Luiz faleceu após uma queda acidental durante viagem ao Ceará, onde participaria de uma homenagem. Antes disso, ele estava internado no Hospital Copa Star, em Copacabana, na Zona Sul do Rio de Janeiro, onde tratava uma infecção pulmonar decorrente de uma pneumonia, desde o dia 14 de julho.
Uma vida dedicada ao cinema
Nascido em Sobral, no Ceará, em 1928, Luiz Carlos Barreto começou sua trajetória profissional ainda jovem, trabalhando como jornalista e fotógrafo. Depois de atuar na revista O Cruzeiro e passar uma temporada na França, aproximou-se definitivamente do cinema ao colaborar com nomes como Glauber Rocha e Nelson Pereira dos Santos.
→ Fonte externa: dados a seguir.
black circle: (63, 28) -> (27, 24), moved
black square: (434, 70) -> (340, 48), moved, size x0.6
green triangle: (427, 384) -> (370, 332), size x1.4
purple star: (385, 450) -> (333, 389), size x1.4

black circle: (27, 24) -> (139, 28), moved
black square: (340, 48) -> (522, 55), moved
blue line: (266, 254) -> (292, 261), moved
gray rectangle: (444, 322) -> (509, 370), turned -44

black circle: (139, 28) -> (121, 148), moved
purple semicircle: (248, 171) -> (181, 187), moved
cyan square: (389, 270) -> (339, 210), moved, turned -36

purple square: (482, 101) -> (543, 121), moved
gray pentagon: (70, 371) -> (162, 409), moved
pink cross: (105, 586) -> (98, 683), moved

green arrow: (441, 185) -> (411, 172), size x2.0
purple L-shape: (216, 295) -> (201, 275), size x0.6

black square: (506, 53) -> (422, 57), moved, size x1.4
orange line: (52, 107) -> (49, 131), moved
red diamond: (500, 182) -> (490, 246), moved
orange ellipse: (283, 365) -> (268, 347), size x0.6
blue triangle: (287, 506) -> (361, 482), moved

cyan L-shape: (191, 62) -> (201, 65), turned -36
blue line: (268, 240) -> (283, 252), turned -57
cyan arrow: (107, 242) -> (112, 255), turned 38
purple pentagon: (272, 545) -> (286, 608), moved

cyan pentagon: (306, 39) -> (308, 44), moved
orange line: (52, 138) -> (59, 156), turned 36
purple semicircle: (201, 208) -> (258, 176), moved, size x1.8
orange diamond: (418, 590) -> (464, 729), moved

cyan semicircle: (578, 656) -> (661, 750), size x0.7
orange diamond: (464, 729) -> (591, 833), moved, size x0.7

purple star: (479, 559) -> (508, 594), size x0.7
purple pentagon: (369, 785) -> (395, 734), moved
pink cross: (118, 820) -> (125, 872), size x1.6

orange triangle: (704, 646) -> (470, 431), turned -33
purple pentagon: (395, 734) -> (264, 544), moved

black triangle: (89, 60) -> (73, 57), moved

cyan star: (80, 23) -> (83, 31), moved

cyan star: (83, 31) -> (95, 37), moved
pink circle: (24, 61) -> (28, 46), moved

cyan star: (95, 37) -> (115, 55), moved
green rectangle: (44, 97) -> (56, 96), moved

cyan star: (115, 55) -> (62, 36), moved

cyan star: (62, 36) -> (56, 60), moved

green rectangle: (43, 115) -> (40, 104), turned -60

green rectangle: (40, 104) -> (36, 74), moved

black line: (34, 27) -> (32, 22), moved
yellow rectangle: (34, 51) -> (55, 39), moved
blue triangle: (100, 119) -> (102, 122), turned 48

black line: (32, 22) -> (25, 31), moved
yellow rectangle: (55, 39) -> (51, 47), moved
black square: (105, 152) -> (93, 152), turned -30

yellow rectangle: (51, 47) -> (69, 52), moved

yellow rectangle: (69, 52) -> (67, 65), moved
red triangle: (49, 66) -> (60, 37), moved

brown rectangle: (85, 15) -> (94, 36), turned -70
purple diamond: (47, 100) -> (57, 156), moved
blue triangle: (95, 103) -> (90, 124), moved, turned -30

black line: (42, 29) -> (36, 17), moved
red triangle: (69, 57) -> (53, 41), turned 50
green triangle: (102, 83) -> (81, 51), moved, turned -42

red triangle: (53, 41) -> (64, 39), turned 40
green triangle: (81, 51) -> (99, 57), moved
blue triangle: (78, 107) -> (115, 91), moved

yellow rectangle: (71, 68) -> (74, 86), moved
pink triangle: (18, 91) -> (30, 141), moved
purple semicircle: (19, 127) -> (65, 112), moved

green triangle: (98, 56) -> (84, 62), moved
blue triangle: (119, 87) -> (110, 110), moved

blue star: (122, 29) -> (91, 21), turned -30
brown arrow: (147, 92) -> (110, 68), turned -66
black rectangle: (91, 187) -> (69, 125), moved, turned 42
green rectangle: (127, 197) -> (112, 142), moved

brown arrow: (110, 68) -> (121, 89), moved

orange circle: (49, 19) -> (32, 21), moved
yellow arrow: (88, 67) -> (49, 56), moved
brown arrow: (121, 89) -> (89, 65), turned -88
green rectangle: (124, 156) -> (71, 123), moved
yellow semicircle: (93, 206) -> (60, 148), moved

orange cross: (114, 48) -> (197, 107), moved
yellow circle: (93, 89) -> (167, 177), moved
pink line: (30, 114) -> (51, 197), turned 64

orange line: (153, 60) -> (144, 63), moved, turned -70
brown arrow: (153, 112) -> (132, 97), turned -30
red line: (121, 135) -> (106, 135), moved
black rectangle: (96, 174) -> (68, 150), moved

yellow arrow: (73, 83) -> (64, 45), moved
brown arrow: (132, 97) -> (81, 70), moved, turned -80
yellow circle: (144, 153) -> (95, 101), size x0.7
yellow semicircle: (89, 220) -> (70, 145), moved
Seu talento como diretor de fotografia ficou evidente em Vidas Secas (1963), filme considerado um dos maiores clássicos do Cinema Novo. A produção também marcou uma mudança estética importante ao retratar a paisagem nordestina com iluminação natural e fortes contrastes, característica que se tornaria uma referência para o cinema brasileiro.
Clássicos que marcaram gerações
Como produtor, Barretão esteve à frente de títulos que atravessaram décadas e permanecem entre os mais importantes da filmografia nacional. Entre eles estão Dona Flor e Seus Dois Maridos (1976), que durante muitos anos foi a maior bilheteria da história do cinema brasileiro, Bye Bye Brasil (1980), O Que É Isso, Companheiro? (1997), indicado ao Oscar de Melhor Filme Internacional, Última Parada 174 (2008) e Lula, o Filho do Brasil (2009).
Ao longo da carreira, também colaborou com cineastas como Cacá Diegues, Hector Babenco, Walter Lima Jr., Bruno Barreto e Fábio Barreto, consolidando-se como um dos principais produtores da história do audiovisual brasileiro.